WORK ITEM – If "Frigideiras" shows up in a line of the material, return that line.
--------------------------------------------------
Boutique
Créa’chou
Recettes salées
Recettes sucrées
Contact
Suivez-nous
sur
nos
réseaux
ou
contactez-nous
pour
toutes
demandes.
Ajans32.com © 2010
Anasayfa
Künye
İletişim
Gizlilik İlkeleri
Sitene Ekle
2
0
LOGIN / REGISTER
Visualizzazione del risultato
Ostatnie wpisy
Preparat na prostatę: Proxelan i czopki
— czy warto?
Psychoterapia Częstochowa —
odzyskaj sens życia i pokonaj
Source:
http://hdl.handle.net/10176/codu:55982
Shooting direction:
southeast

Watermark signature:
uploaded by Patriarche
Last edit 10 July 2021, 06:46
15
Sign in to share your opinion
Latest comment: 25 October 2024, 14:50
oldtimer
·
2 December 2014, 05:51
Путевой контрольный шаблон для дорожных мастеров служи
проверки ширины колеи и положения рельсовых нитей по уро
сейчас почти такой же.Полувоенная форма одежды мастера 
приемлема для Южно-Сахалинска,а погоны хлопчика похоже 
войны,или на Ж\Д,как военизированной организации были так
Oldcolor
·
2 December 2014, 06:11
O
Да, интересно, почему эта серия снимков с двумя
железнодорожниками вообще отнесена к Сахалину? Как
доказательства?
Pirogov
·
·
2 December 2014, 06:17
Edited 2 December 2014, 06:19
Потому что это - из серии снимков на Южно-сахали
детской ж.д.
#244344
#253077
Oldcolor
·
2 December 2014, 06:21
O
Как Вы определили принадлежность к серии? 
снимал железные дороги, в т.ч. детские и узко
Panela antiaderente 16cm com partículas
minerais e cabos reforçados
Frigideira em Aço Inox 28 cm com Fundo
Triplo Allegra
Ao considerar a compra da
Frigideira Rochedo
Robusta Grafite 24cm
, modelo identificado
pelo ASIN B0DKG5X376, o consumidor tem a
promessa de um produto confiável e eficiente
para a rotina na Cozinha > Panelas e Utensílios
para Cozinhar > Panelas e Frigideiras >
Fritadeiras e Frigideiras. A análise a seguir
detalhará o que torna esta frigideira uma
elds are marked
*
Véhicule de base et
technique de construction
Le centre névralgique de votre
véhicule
--------------------------------------------------
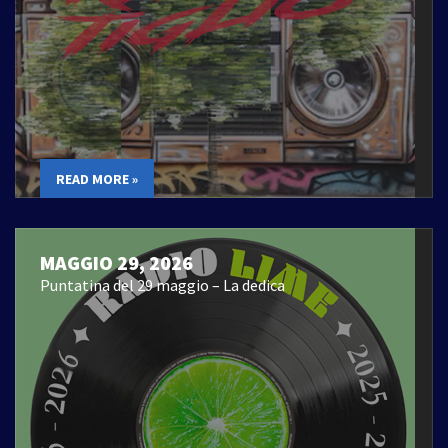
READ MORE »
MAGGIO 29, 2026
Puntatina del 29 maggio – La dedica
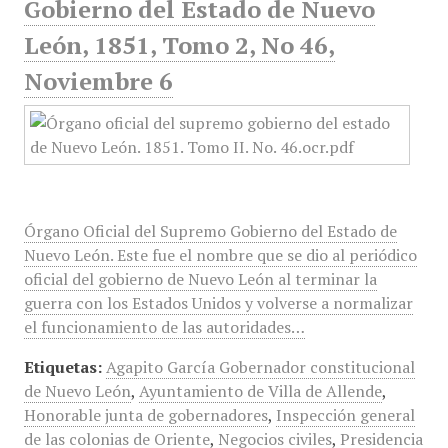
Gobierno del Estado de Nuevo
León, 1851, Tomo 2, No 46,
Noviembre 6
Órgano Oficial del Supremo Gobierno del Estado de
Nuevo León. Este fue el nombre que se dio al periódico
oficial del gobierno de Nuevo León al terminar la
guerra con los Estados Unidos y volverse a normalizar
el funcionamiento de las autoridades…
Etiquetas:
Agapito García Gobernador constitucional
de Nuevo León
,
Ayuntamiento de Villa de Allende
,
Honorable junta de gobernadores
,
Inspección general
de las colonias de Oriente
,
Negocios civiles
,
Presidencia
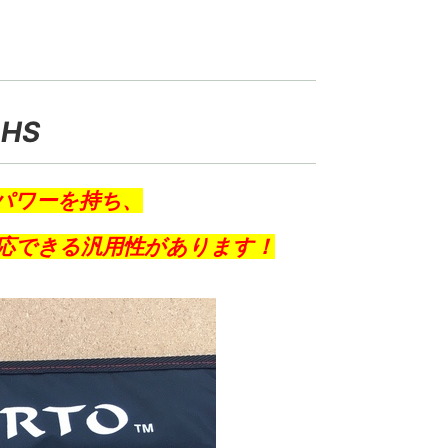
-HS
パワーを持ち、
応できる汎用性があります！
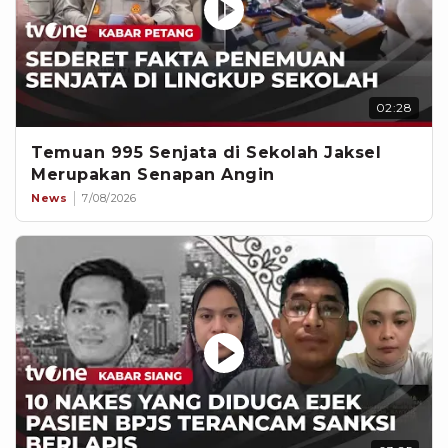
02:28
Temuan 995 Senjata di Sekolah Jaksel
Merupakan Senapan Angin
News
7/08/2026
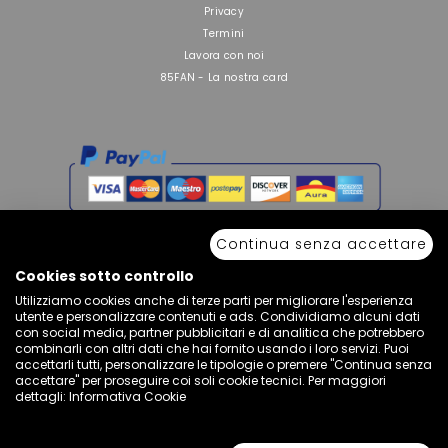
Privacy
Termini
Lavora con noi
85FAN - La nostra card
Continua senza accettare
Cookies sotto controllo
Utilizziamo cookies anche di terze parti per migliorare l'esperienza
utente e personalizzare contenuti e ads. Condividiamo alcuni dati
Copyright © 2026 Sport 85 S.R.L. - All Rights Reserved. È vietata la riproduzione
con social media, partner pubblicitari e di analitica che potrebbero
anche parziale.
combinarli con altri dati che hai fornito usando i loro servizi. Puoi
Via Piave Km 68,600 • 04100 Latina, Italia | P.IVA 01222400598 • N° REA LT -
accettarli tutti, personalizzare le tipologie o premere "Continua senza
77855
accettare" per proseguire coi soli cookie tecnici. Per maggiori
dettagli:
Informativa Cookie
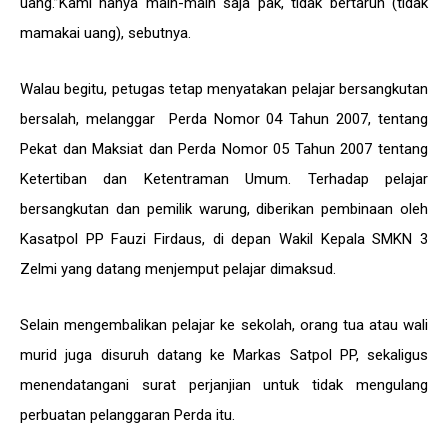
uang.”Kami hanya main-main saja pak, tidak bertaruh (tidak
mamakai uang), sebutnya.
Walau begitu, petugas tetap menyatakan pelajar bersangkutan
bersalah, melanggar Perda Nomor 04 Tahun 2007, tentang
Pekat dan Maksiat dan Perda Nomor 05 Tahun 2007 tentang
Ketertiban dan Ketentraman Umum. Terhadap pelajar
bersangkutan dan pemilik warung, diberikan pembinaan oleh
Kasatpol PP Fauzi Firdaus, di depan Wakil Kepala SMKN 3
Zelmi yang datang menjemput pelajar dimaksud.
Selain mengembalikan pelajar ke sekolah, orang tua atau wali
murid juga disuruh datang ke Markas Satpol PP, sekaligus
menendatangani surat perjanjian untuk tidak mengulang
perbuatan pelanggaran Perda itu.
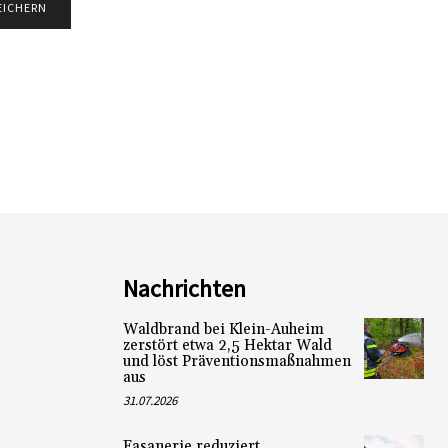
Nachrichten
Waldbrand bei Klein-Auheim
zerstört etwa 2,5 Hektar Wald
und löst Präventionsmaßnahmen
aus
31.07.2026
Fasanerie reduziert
--------------------------------------------------
TASK RESULT –
para Cozinhar > Panelas e Frigideiras >
Fritadeiras e Frigideiras. A análise a seguir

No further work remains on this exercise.